It has been a while since Virginia Woolf had to exhort women
writers to "kill the aesthetic ideal through which they themselves have
been 'killed' into art": in other words, to challenge the ‘good’
woman-‘bad’ woman, monster-angel dichotomy which characterises so much of the
literature about and by women. Most women writers of the Northeast have been
challenging patriarchal presumptions and literary stereotypes. They have been
consciously or unconsciously trying to find a rightful place for themselves and
their kind in the region’s narratives as ‘real’ subjects.
Often, breaking the stereotype has involved challenging the
legend of women’s emancipation in the region – the myth perpetuated by those
who point towards the many matrilineal traditions here, or the engagement of
women in commercial activities, or their vocal participation in political
protests. Sure, their lot has been much better than that of their sisters in
‘mainland’ India who were forced into purdah. But they do often question the
loopholes in the traditional systems which uphold the superiority of their men
in indirect ways, and often by proxy. There are many all-women marketplaces all
over the Northeast, where one can see the woman as the family bread-earner,
often the only one in the household. How many of them however, go back home
after a grueling day at the market, selling their wares, to find their husbands
drunk and children unfed? And if our women were indeed so politically
empowered, why do we not find more of them representing us in legislative and
parliamentary bodies?
8 March is International Women’s Day. This issue of NELit review is therefore dedicated to
the women writers of the Northeast. We review a novel that exposes women’s
empowerment in the Northeast as a myth while celebrating the courage of those
who have challenged repressive traditions. Our Frontispiece takes a close look at the women who are writing the
Northeast today and creating a niche for themselves in the publishing world.

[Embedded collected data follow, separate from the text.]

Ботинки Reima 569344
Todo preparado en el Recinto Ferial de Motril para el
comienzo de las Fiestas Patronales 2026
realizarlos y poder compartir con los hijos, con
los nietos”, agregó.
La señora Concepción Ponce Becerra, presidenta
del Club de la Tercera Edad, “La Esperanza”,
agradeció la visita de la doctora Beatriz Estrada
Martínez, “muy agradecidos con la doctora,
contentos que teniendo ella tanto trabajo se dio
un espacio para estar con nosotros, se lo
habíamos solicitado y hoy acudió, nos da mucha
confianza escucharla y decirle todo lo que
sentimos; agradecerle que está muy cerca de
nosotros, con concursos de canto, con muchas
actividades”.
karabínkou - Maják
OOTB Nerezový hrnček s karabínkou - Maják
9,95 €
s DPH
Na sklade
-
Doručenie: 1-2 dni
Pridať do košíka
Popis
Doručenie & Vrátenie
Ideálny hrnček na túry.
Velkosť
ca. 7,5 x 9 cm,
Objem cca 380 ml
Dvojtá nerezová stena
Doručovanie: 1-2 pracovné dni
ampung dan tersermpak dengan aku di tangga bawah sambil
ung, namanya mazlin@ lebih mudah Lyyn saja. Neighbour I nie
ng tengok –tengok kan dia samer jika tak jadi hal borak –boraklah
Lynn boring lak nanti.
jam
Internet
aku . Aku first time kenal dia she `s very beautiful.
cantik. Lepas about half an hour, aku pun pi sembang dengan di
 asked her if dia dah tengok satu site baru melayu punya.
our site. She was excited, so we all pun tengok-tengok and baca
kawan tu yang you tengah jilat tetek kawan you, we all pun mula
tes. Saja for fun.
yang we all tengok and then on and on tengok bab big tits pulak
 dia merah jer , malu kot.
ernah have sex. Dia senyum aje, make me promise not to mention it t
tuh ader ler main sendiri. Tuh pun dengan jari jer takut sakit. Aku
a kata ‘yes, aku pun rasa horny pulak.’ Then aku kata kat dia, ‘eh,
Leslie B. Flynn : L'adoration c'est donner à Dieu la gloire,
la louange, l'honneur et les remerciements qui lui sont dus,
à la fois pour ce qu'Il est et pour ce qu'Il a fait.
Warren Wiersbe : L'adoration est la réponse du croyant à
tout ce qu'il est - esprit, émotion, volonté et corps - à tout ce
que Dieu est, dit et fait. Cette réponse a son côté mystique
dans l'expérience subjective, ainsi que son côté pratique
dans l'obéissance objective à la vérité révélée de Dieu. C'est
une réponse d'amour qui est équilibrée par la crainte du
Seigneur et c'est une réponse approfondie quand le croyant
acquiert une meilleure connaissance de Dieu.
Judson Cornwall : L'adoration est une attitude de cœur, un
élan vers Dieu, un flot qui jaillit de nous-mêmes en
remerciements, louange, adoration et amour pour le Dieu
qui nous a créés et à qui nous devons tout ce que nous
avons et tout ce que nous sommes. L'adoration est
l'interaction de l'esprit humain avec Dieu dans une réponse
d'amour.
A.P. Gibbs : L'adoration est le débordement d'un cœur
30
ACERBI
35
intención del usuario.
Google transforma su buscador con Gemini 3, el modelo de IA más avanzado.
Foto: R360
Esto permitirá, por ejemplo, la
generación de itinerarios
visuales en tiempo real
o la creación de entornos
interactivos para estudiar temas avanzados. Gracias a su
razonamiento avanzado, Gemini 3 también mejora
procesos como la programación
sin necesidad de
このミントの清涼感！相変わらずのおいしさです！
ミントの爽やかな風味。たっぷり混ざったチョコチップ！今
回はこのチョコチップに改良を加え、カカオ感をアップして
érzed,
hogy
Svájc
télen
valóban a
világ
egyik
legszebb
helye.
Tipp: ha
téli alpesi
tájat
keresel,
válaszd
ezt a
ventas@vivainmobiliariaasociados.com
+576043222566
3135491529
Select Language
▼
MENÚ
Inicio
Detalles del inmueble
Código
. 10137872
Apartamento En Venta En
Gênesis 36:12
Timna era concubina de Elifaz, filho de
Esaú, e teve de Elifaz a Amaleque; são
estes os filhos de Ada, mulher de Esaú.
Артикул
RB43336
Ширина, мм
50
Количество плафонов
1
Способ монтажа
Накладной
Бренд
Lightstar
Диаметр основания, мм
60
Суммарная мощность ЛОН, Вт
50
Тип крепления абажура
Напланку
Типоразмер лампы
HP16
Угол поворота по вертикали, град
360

They are writing from their real, felt experiences while at the same time,
drawing from their roots in the region. This is what gives their voices the
power.
This is the power that should also enable them to resist
being typecast as the ‘wild tribals’ or the ‘drug abusers and easy lays’. Aruni
Kashyap – in Other Words – finds that
this is how the women of the region are perceived on the ‘mainland’. Just as
African women writers like Chimamanda Adichie are engaged in countering their
‘black’ image, our women writers should also be able to break free. There
should be no madwomen in our attics, locked away and monsterised.